A poll conducted by Mason-Dixon Polling & Strategy, Inc. on behalf of the conservative religious liberty law firm First Liberty Institute, found that 68% of Americans opposed the generic addition of justices to the Supreme Court compared to 27% who supported the idea. While the American people as a whole gave the proposal of “court packing” a cool reception, Democrats were split on the idea, with 50% expressing support for it. 

When asked specifically about the legislation introduced by congressional Democrats to add four seats to the Supreme Court, 65% of respondents opposed the bill while 31% supported it. A supermajority of Democrats (63%) indicated their support for the proposal, while the overwhelming majority of Republicans (95%) expressed disapproval of the effort.

Although prominent progressives have wholeheartedly embraced court-packing, some liberals, including the late Ginsburg herself, have expressed hesitancy about altering the composition of the highest court in the land. In 2019, Ginsburg weighed in on the push to add justices to the Supreme Court, which was much more subdued at the time.
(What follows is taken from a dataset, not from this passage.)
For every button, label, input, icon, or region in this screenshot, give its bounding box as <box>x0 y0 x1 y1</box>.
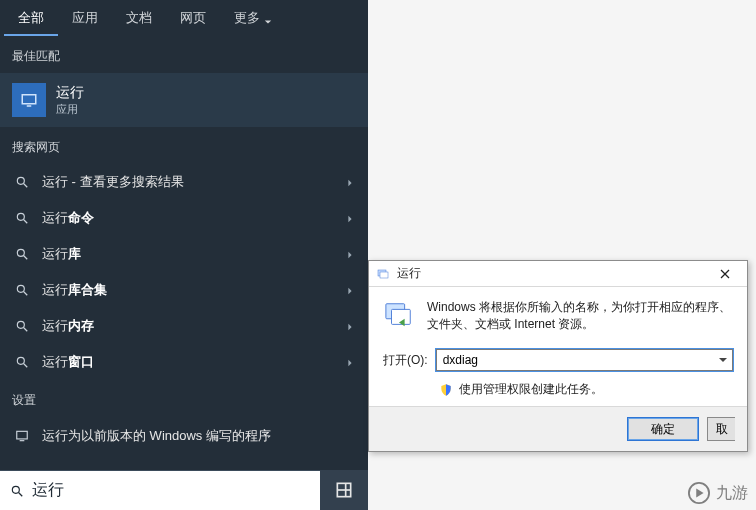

“If anything would make the court appear partisan it would be that,” she asserted. “One side saying when we’re in power we’re going to enlarge the number of judges so we’ll have more people who will vote the way we want them to. So I am not at all in favor of that solution to what I see as a temporary situation.”

Stephen Breyer, the longest-serving liberal justice on the court, echoed his late colleague’s concerns. He warned about the implications of court-packing at Harvard Law School last month, urging “those whose instincts may favor important structural change or other similar institutional changes such as forms of court-packing to think long and hard before they embody those changes in law.” 

Stressing the need to preserve the court’s reputation as “guided by legal principle, not politics,” Breyer emphasized that “structural altercation motivated by the perception of political influence can only feed that latter perception, further eroding that trust.” 

As progressives in Congress advocate for legislation to increase the size of the Supreme Court outright, Biden signed an executive order establishing a Presidential Commission on the Supreme Court of the United States, a bipartisan group of constitutional scholars and retired judges that will look at the feasibility of possible reforms to the court. The commission will report its findings to the president after 180 days. 

Blumenthal pointed to expanding the Supreme Court as one of many potential remedies that advocates of a “seismic movement to reform the Supreme Court” would seek to implement in the wake of a hypothetical court decision “chipping away at Roe v. Wade.” Other potential reforms floated by Blumenthal include “making changes to its jurisdiction, or requiring a certain number of votes to strike down certain past precedents.”

Whitehouse listed other potential reforms to the Supreme Court that could follow a rollback of Roe v. Wade, specifically expressing a desire to require “proper disclosure and transparency” of the “gifts, travel and hospitality” received by the judges as well as “people who are behind front-group amicus curiae briefs” that were “funding the political advertisements for the last three judges, writing $15 million and $17 million checks.” 

Even as the Supreme Court has yet to hear arguments in the case surrounding the Mississippi abortion law, Whitehouse is working to raise awareness about what he claims is the takeover of the court by special interest groups.

On Monday, Whitehouse announced that he was “starting a new series of Senate floor speeches (with a brand new chart) exposing the scheme by right-wing donor interests to capture the U.S. Supreme Court and achieve through the court’s power what they cannot through other branches of government.”